Clarice wishes to see the world, so she takes berth as a passenger on a ship heading for the New World. But whether it was destiny, impatience, bad luck or the lure of the ship’s handsome navigator, Clarice winds up on the ill-named and ill-omened ship Asesino, captained by the dubious, but reputedly lucky Samuel Sprunt. Sprunt’s luck, however, is other’s misfortune; he and his mates may survive every misfortune that can befall a ship, but others lose their lives. The ship on which Clarice nearly books passage is the Cutty Wren, and somehow I hope we see more of this charmingly named ship and her Captain Hawthorne later in the series, for it would be a shame to waste such promising names on a throwaway character.

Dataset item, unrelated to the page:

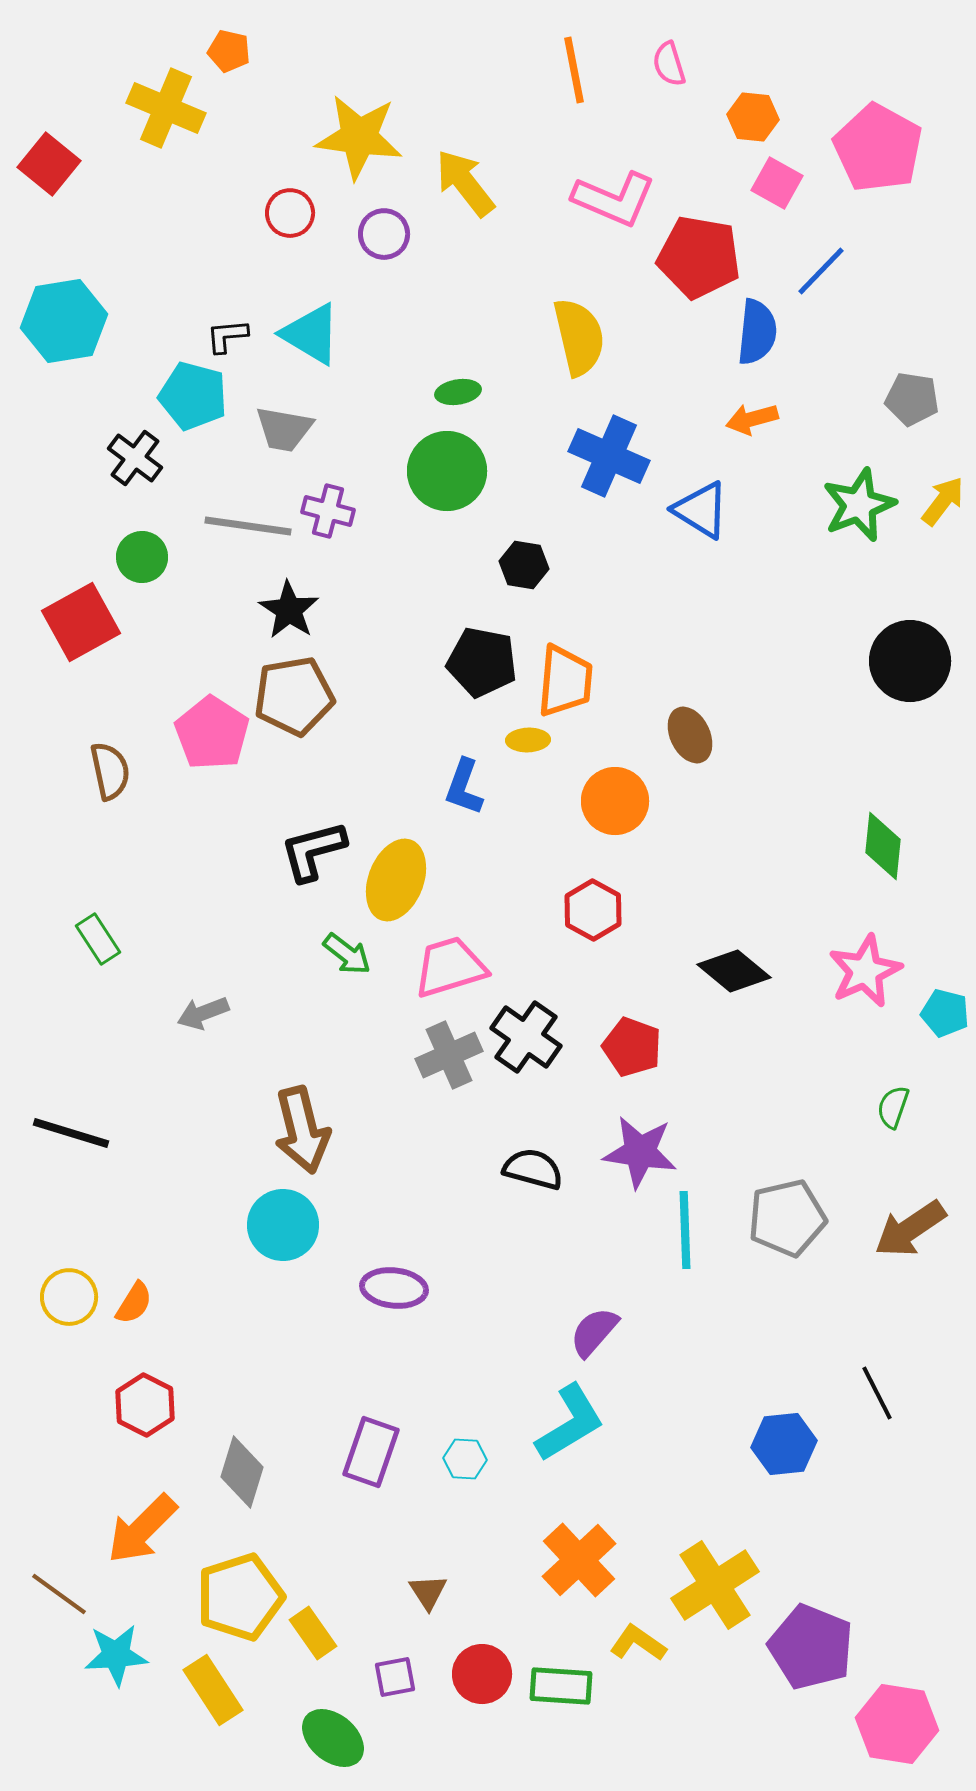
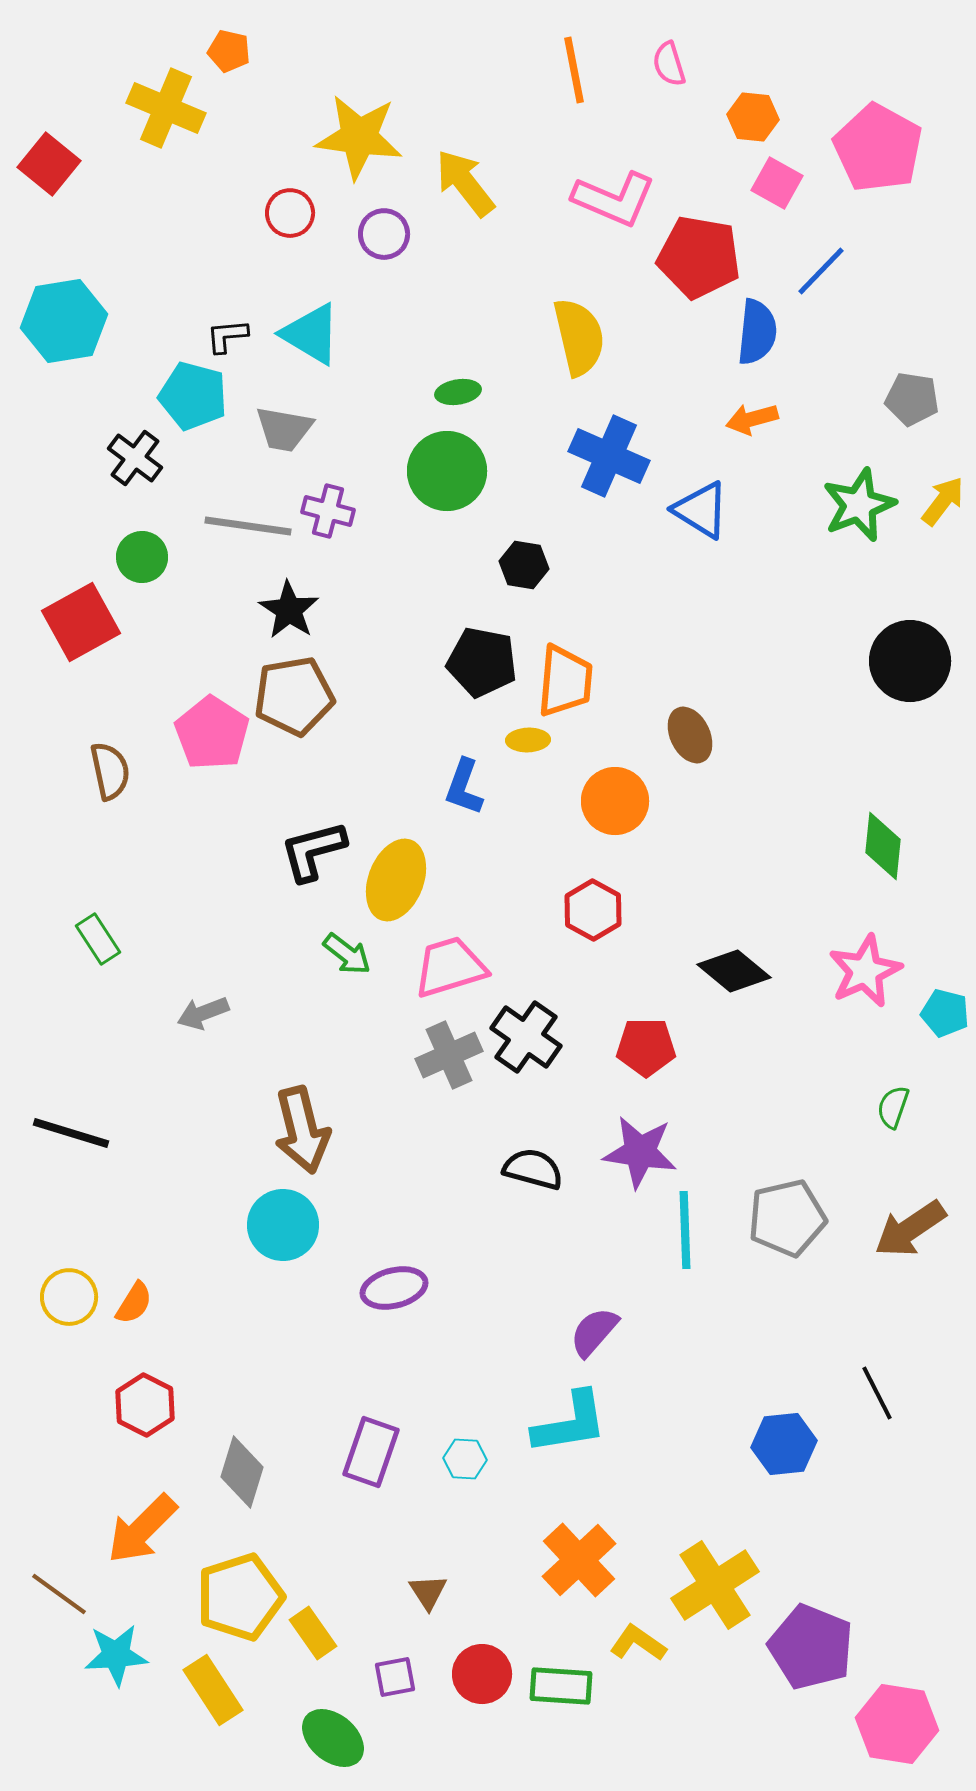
red pentagon at (632, 1047): moved 14 px right; rotated 20 degrees counterclockwise
purple ellipse at (394, 1288): rotated 20 degrees counterclockwise
cyan L-shape at (570, 1423): rotated 22 degrees clockwise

Clarice, as Clarence, quickly befriends several of the crew, including Mr. Emerson, the genial cook; Dr. Chapman, the ship’s surgeon; and the aforementioned navigator, Dominick Moreyet. But the captain, along with his bully of a first mate, a corrupt purser, and the sinister Reverend Dobbs turn an ordinary passage to a nightmare, and seem hell-bent on inducing a mutiny, but why? And what is the purpose of the mysterious - and patently magical - pendant the captain wears around his neck?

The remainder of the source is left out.